Ben and Logan are looking forward to basketball season playing on the Roosevelt High School freshman team. Ben figures he’s a shoo-in to play shooting guard and Logan will be the team’s center. But their perfect team still needs a perfect point guard.
The two boys discover Antonio “Hud” Hudson at the local rec center, where fast-paced pickup games are the rule. Hud looks like just what the team needs—an instinctive passer with fancy moves. Even better, Hud is coming to Roosevelt!

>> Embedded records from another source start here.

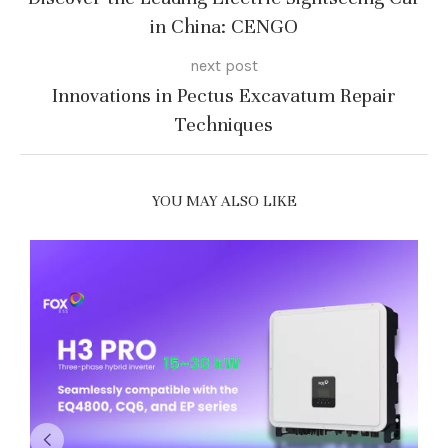
in China: CENGO
next post
Innovations in Pectus Excavatum Repair
Techniques
YOU MAY ALSO LIKE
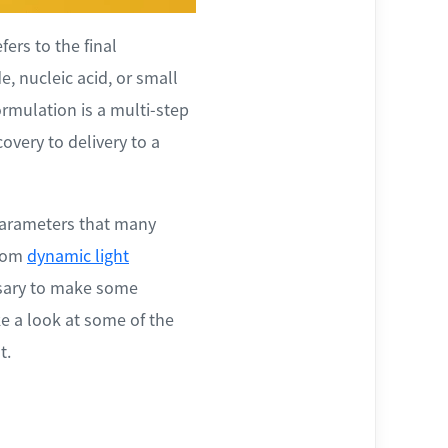
ers to the final
e, nucleic acid, or small
ormulation is a multi-step
overy to delivery to a
 parameters that many
from
dynamic light
essary to make some
ke a look at some of the
t.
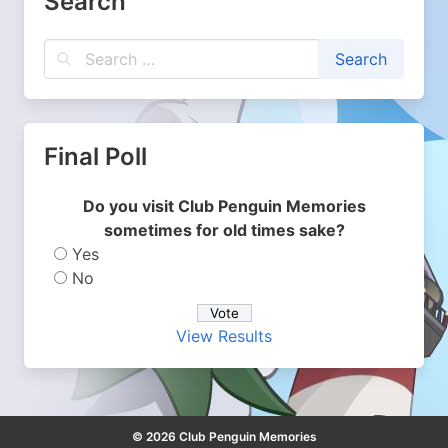
Search
Final Poll
Do you visit Club Penguin Memories
sometimes for old times sake?
Yes
No
View Results
© 2026 Club Penguin Memories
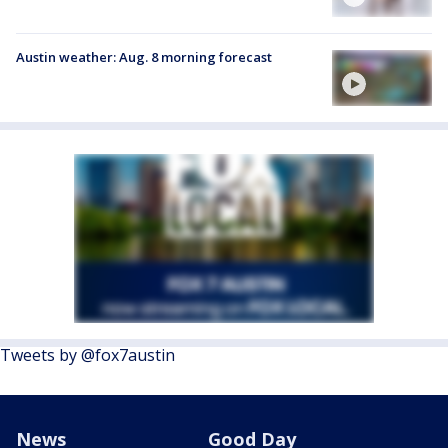
Austin weather: Aug. 8 morning forecast
Tweets by @fox7austin
News
Good Day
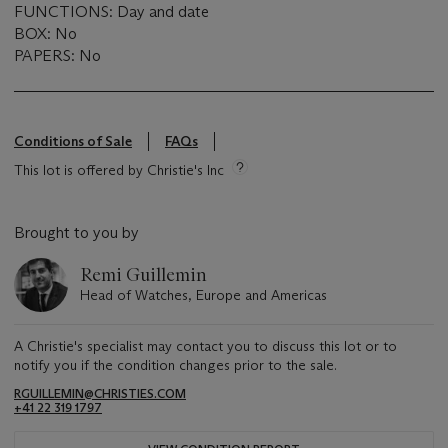
FUNCTIONS: Day and date
BOX: No
PAPERS: No
Conditions of Sale
FAQs
This lot is offered by Christie's Inc
Brought to you by
Remi Guillemin
Head of Watches, Europe and Americas
A Christie's specialist may contact you to discuss this lot or to
notify you if the condition changes prior to the sale.
RGUILLEMIN@CHRISTIES.COM
+41 22 319 1797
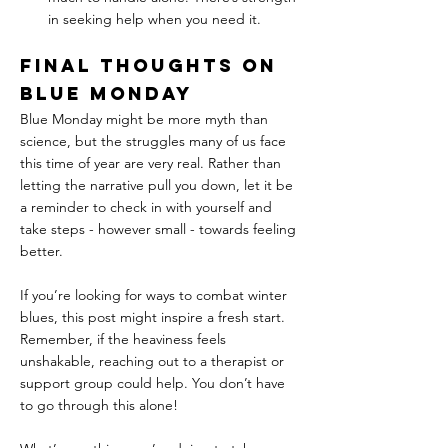
in seeking help when you need it.
Final Thoughts on 
Blue Monday
Blue Monday might be more myth than 
science, but the struggles many of us face 
this time of year are very real. Rather than 
letting the narrative pull you down, let it be 
a reminder to check in with yourself and 
take steps - however small - towards feeling 
better.
If you’re looking for ways to combat winter 
blues, this post might inspire a fresh start. 
Remember, if the heaviness feels 
unshakable, reaching out to a therapist or 
support group could help. You don’t have 
to go through this alone!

Roosevelt’s tough coach has one rule for the boys: no pickup basketball. Later, when Ben finds Hud playing at the rec center—in violation of the rules—he has to make a decision. Does he turn Hud in, or does he keep his mouth shut? As captain, can Ben somehow help Hud balance his passion for the game and his dedication to the team?
Fred Bowen was born in Marblehead, Massachusetts, a seaside town north of Boston. Most of his family still lives there—he has four big brothers and two sisters.
His dad loved sports. One of Bowen’s earliest memories is watching the 1957 World Series on TV with his dad and his brothers. Bowen’s dad was his Little League coach and his brothers were his teammates in backyard football and “driveway basketball.”
When Bowen turned eighteen, he left behind his sports-happy childhood and headed to the University of Pennsylvania in Philadelphia. Bowen has always loved US and world history and he made history his major in college. Bowen also loves sports history because of all the great dramas and big personalities, which is why he weaves real sports history into all of his stories.
After he graduated from the University of Pennsylvania, he went to George Washington Law School in Washington, DC.
Shortly after he graduated, he met Peggy Jackson, a journalist. They got married two years later and now have two grown children. Their son is a college baseball coach and their daughter works for a nonprofit in Chicago. When they were in elementary school, Bowen coached their baseball, basketball, and soccer teams—more than thirty teams in all.
Bowen was a lawyer for many years and retired from practicing law so that he could write for kids full time. He gets to spend a lot more time writing and he gets more time to visit schools and talk with kids about his books. He also speaks at a lot more conferences and meets more cool teachers and librarians.